Em “Pedra E Areia”, Lenine vai além da simples contemplação do mar e propõe uma travessia simbólica que liga o Brasil à África. A frase “fui a pé daqui até Dakar” destaca essa conexão, remetendo às raízes culturais e espirituais compartilhadas entre os dois continentes. Ao mencionar Iemanjá, o boto e a sereia, o artista incorpora elementos do folclore e da religiosidade afro-brasileira, reforçando o mar como um espaço de encontro entre diferentes mundos, tradições e sentimentos.

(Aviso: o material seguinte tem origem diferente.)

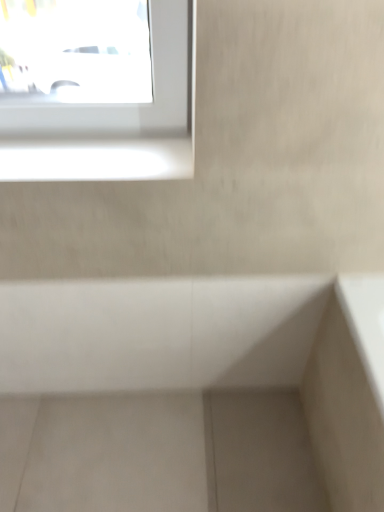 You are a GUI agent. You are given a task and a screenshot of the screen. Output one action in this format:
    pyautogui.click(x=<x>, y=<y>)
    Task: Click on the blank space situated above smooth concrete floor at lower center (from a real-world perspective)
    The image size is (384, 512).
    Given the screenshot: What is the action you would take?
    pyautogui.click(x=153, y=442) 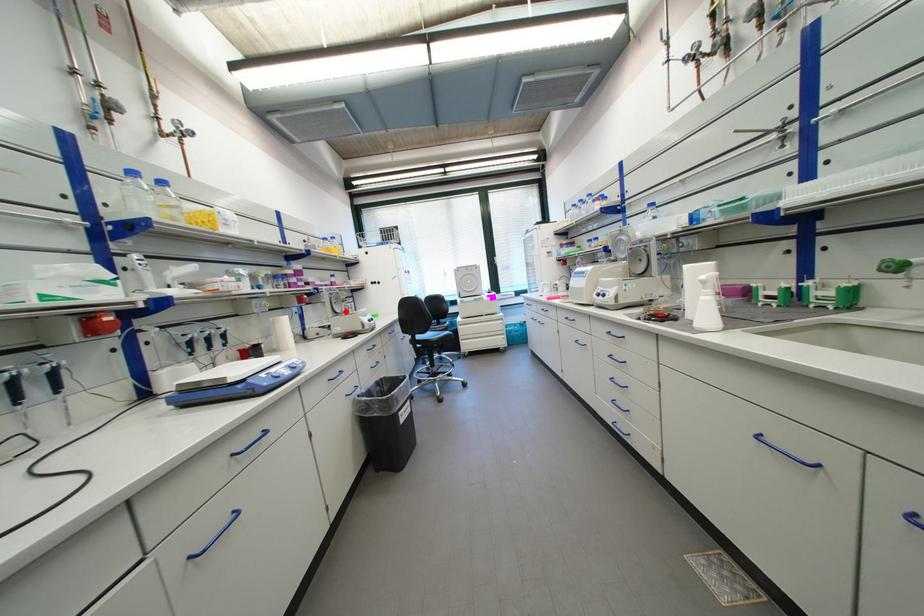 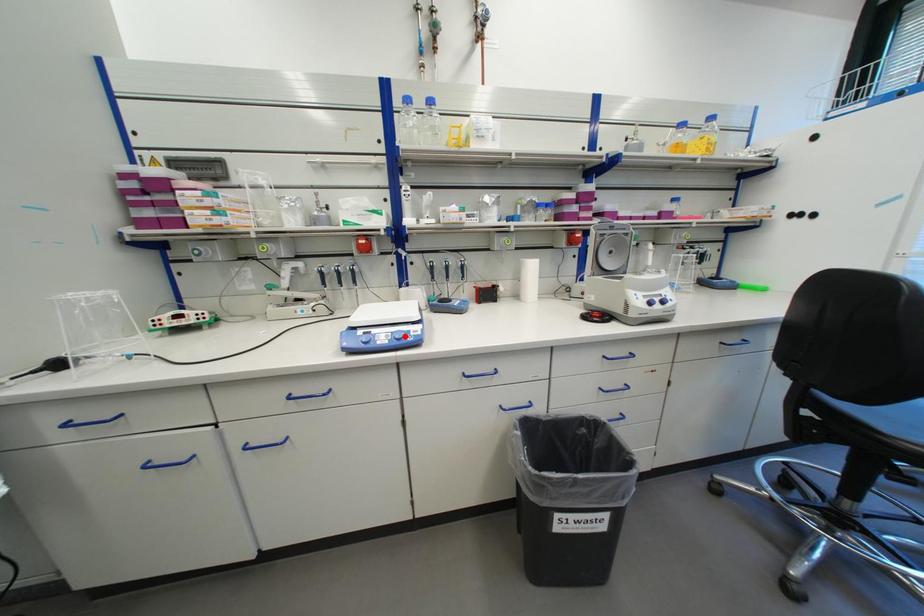 I am providing you with two images of the same scene from different viewpoints. A red point is marked on the first image and another point is marked on the second image. Is the marked point in image1 the same physical position as the marked point in image2?

No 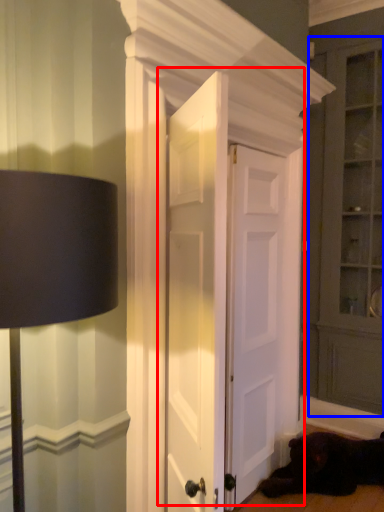 Question: Which object is closer to the camera taking this photo, door (highlighted by a red box) or dresser (highlighted by a blue box)?

Choices:
 (A) door
 (B) dresser

Answer: (A)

A letra cria uma atmosfera de respeito e encantamento pela natureza, usando imagens como “a gandaia das ondas”, “os coqueiros como guerreiros na dança” e “a brisa que atravessa a imensidão do mar” para transmitir leveza e contemplação. O mar surge como cenário de transformação e reflexão, onde a espiritualidade se manifesta tanto nas promessas quanto nas figuras míticas. A repetição de “quem não viu vá ver, a onda do mar crescer” convida o ouvinte a vivenciar essa conexão, sugerindo que há algo sagrado e universal na relação com as águas.
No final, versos como “por um segundo achei que estava lá” e “onde começa e onde termina o tempo de sonhar?” misturam realidade e sonho, mostrando que a experiência do mar é também uma jornada interior. Assim, “Pedra E Areia” celebra a riqueza cultural do Brasil, a ancestralidade africana e a força simbólica do mar como espaço de fé, memória e imaginação.
O significado desta letra foi gerado automaticamente.